- Version
- Download 9
- File Size 458.42 KB
- File Count 1
- Create Date November 4, 2023
- Last Updated November 4, 2023
OVERSAMPLING-ADAPTIVE SEARCH OPTIMIZATION OF THE EXTREME GRADIENT BOOST MODEL ON AN IMBALANCED SPAM EMAIL DATASET
ABSTRACT
Imbalanced datasets present a challenge for machine learning models as they can lead to bias towards the majority class, resulting in poor performance for the minority class. In this study, four variants of the Extreme Gradient Boost (XGBoost) model were developed: XGBoost Baseline Model, XGBoost Random Search, XGBoost Adaptive Search + SMOTE, and XGBoost Adaptive Search + ROSE. Varying data augmentation and hyperparameter optimization techniques were applied to the models. The models were trained and evaluated on the enron1 spam email dataset.
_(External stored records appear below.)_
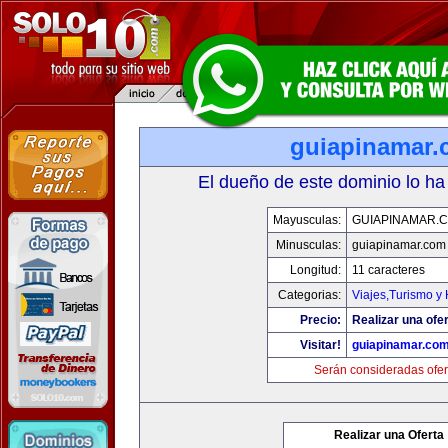
guiapinamar
El dueño de este dominio lo ha
Mayusculas:
GUIAPINAMAR.
Minusculas:
guiapinamar.com
Longitud:
11 caracteres
Categorias:
Viajes,Turismo y
Precio:
Realizar una ofer
Visitar!
guiapinamar.co
Serán consideradas ofer
Realizar una Oferta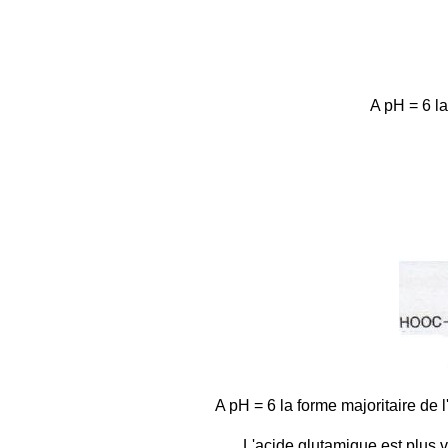
A pH = 6 la
A pH = 6 la forme majoritaire de l
L'acide glutamique est plus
The performance evaluation revealed that oversampling in combination with adaptive search optimization improved the performance of the XGBoost model, achieving a sensitivity of 0.9569, F1 score of 0.9569, balanced accuracy of 0.9743 and Matthews Correlation Coefficient of 0.9485. This study demonstrates the effectiveness of oversampling-adaptive search optimization for improving the performance of XGBoost models on imbalanced datasets, particularly in the context of spam email classification.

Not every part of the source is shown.